Todo esto viene a cuento porque este de 27 de enero se conmemora el día del Holocausto (Yom Hashoá en hebreo) y acabo de terminar de leer el brillantísimo ensayo-reportaje El chivo expiatorio de Hitler, de Stephen Koch. El Holocausto es la pesadilla de la razón, el exterminio cuidadosamente sistemático de millones de seres humanos en un país como Alemania, tan sofisticado, tan preciso y racional. ¿Cómo comenzó, qué le dio pie a los nazis para comenzar con la matanza?

Koch es un maestro para llevarnos, con mano de narrador, de imagen en imagen, como si viéramos una película por ese periodo histórico tan incierto que transitó el mundo occidental entre 1938 y 1940.
En Europa las potencias (Francia, Inglaterra y Alemania) habían firmado el Tratado de Múnich, una supuesta solución a la creciente hostilidad entre esos países. Pensaba el mundo que con el tratado se evitaba una nueva guerra mundial. ¿Qué cruzaba por la mente de Adolf Hitler, el protagonista del momento? Koch es muy claro: el líder del Tercer Reich nunca pensó en honrar el acuerdo de paz. Solo necesitaba un empujoncito para desatar el infierno nazi.
Y ese envión se lo dio un niño judío, un adolescente de 17 años llamado Herschel Grynszpan.
Exiliado en París, Herschel era parte de una familia judía de origen polaco avecindada en Hannover. A finales de la década de los treinta, Alemania todavía no desplegaba una política de abierto exterminio contra los judíos que vivían en su territorio.
A familias como la de los Grynzspan se les permitía vivir y tener una vida más o menos tranquila mientras acataran las leyes antijudíos como pagar mayores impuestos y no ingresar a las universidades. Pero la situación se deterioró de manera acelerada. Pronto los judíos polacos que vivían en Alemania fueron víctimas de mayor acoso. Los padres de Herschel decidieron enviarlo a Francia a vivir con sus tíos.
1938 marcó el inicio del Holocausto. Los judíos polacos fueron deportados, con nada más que la ropa que llevaban encima, a la frontera con Polonia, país que se negaba a recibirlos. La situación era desesperada: frío, hambre, enfermedad. El horror. Los Grynszpan estuvieron entre los deportados. Herschel se enteró por una carta enviada por su hermana y por los periódicos que leía de manera compulsiva. 12 mil judíos enviados a su muerte. Algo tenía que hacerse.
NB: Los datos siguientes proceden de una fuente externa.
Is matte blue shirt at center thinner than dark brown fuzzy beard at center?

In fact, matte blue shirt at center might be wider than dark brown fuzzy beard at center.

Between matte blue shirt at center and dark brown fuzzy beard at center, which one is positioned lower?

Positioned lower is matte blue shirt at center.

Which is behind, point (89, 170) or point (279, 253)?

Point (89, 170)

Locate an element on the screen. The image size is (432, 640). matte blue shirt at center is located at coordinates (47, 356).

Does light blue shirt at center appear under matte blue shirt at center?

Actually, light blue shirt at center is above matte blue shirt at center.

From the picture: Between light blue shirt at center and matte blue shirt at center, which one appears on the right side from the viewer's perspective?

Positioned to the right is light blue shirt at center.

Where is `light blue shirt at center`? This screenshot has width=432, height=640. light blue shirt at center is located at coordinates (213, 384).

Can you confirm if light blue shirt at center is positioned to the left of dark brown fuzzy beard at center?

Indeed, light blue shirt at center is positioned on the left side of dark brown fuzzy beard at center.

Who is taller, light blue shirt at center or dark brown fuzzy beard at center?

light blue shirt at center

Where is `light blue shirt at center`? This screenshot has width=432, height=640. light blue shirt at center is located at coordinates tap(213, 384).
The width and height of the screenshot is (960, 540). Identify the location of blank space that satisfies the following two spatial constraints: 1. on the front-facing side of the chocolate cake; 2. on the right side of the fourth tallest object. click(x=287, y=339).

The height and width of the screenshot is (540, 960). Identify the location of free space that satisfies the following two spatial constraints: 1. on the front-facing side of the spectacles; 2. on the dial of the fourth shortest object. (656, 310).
Y Herschel, desde su inocencia y su furia, lo hizo. Koch es muy cuidadoso describirnos a Herschel: un chavo de 17 años que se ve como de 13, quizá maniaco-depresivo, amante del futbol y muy impulsivo. Herschel consiguió una pistola. Y con ella cometió un crimen que hizo que Goebbels y Hitler se frotaran la manos con fruición.
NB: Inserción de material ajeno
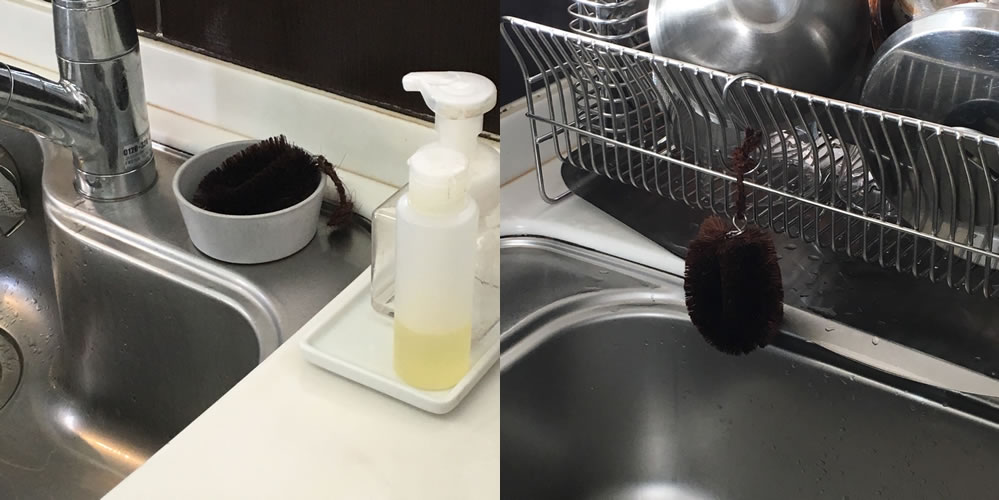 Identify the location of dishwashing liquid. (423, 340). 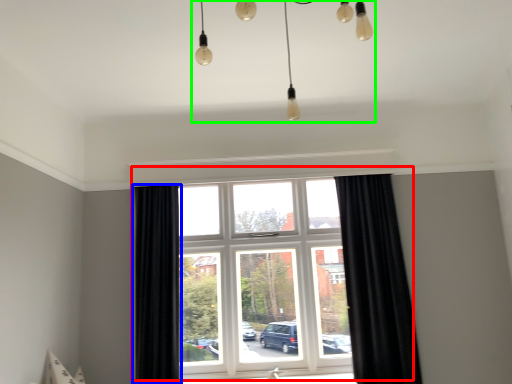 Question: Based on their relative distances, which object is farther from window (highlighted by a red box)? Choose from curtain (highlighted by a blue box) and light fixture (highlighted by a green box).

Choices:
 (A) curtain
 (B) light fixture

Answer: (B) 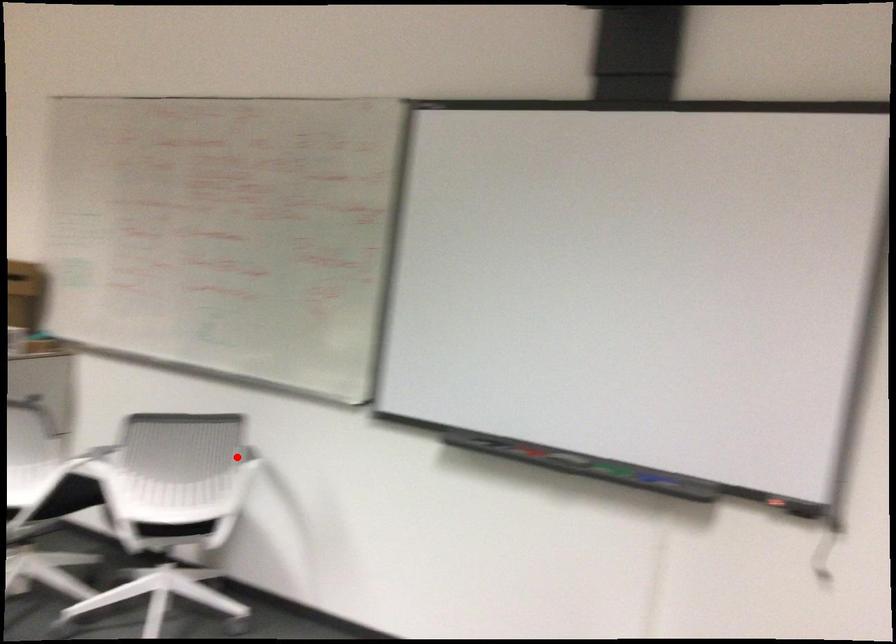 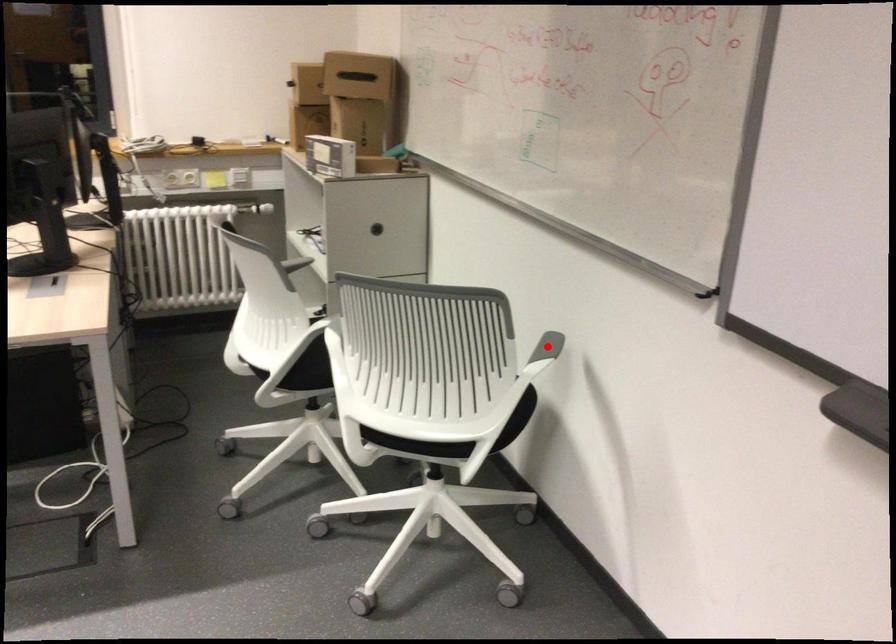 I am providing you with two images of the same scene from different viewpoints. A red point is marked on the first image and another point is marked on the second image. Do the highlighted points in image1 and image2 indicate the same real-world spot?

Yes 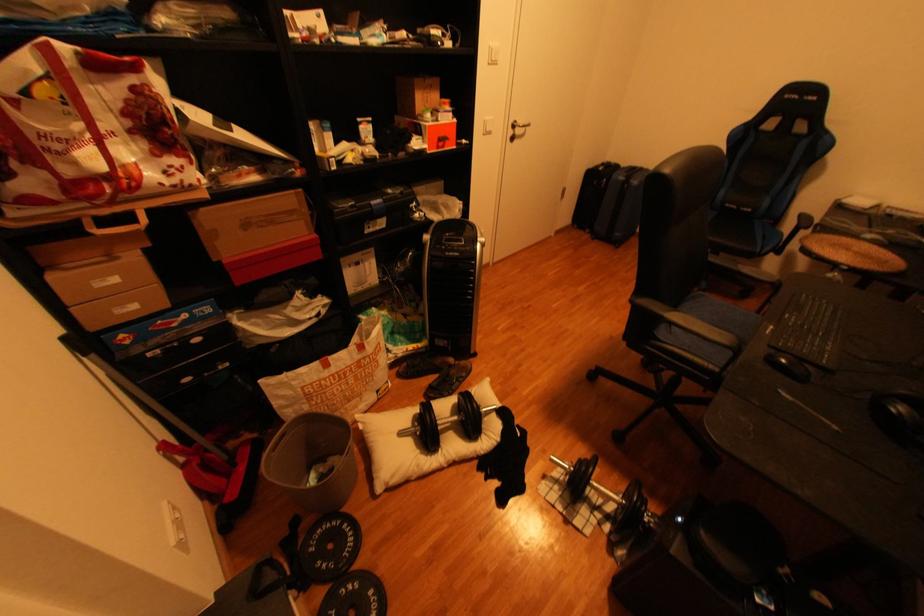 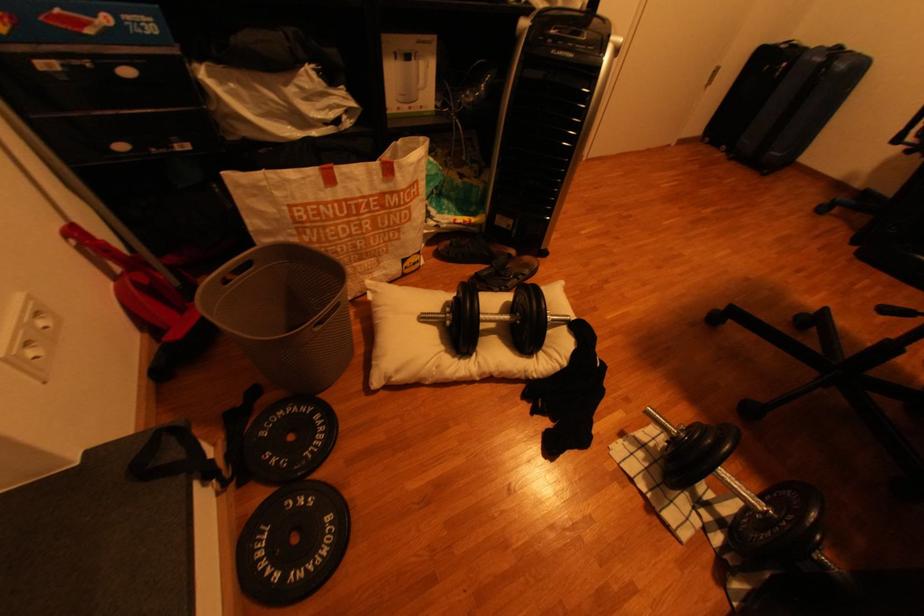 Find the pixel in the second image that matches (x=574, y=480) in the first image.

(665, 446) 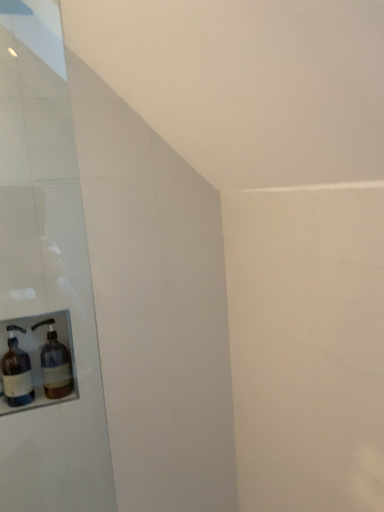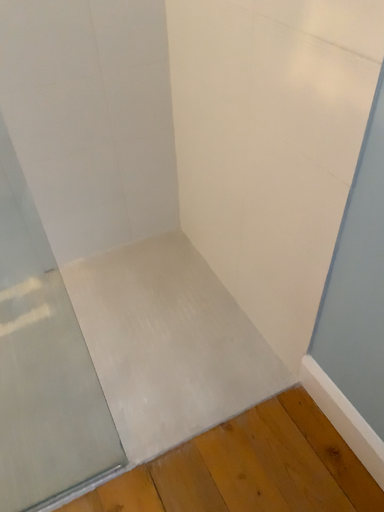 Question: Which way did the camera rotate in the video?

Choices:
 (A) rotated upward
 (B) rotated downward

Answer: (B) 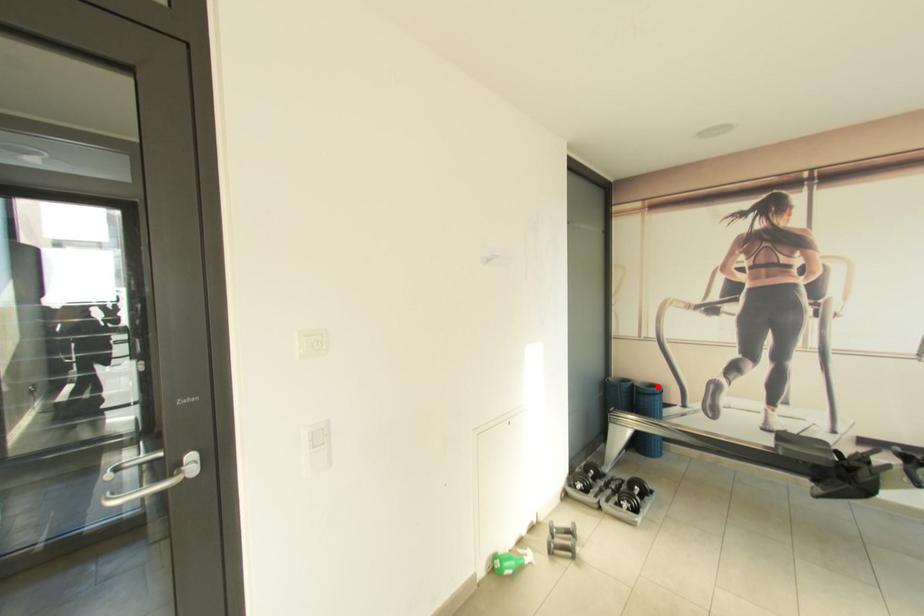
La Noche de los cristales rotos fue la noche del 9 al 10 de noviembre en la que se desplegó la violencia descarnada de la Solución Final. En respuesta al crimen de Herschel (no lo desvelo porque gran parte del encanto de El chivo expiatorio de Hitler es como el autor nos va describiendo poco a poco la situación, como si se tratara de una novela negra… Y de todos modos ustedes pueden saberlo si van a Wikipedia), los nazis encomendaron a sus fuerzas de tarea y a la SS el pogromo más brutal de la historia: se quemaron sinagogas en toda Alemania, hubo violaciones en masa, golpizas, destrucción de negocios, homicidios impunes. Y se detuvieron a miles de judío alemanes y polacos y se les envió a los campos.
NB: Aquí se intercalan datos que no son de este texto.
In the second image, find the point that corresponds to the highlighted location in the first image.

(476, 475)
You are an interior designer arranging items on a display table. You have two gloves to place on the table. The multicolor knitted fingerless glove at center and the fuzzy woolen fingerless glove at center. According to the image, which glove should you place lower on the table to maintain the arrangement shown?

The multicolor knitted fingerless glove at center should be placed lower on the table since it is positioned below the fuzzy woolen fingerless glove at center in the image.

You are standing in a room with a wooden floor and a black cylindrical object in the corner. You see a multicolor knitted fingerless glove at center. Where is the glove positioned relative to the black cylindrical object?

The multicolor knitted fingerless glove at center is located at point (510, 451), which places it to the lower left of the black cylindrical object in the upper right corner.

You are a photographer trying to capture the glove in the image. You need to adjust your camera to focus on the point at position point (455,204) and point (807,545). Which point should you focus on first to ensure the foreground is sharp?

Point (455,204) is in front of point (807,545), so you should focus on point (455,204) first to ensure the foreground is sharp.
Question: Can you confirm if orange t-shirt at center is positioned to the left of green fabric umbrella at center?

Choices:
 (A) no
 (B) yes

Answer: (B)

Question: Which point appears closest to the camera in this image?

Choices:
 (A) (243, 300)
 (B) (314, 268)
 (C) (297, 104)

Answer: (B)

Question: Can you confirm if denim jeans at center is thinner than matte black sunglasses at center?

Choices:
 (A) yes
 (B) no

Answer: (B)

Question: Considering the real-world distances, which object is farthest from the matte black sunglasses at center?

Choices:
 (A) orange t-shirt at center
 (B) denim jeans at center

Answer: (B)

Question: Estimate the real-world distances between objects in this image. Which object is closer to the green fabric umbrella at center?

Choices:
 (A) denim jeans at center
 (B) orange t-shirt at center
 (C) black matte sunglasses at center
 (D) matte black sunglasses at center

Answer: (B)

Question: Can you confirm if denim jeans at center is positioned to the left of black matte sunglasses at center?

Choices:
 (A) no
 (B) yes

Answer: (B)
El chivo expiatorio de Hitler es un libro necesario en esta época en la que es fácil ser negacionista y las posiciones indefendibles no existen. Nos recuerda que no estamos tan lejos de la desgracia. Además, es un texto entrenidísimo, si no les parece frívolo mi punto de vista. Stephen Koch escribe con rigor de académico, pero con visión de buen narrador. La trama (y qué maravilla que un libro de historia tenga una trama dramática) se va desarrollando con buen ritmo y no se detiene hasta llega al clímax en el que conocemos el triste destino de Herschel.
Pero su legado, el de Herschel Grynszpan, no debe ser olvidado: fue, con justicia, el primer judío que les plantó cara a los nazis.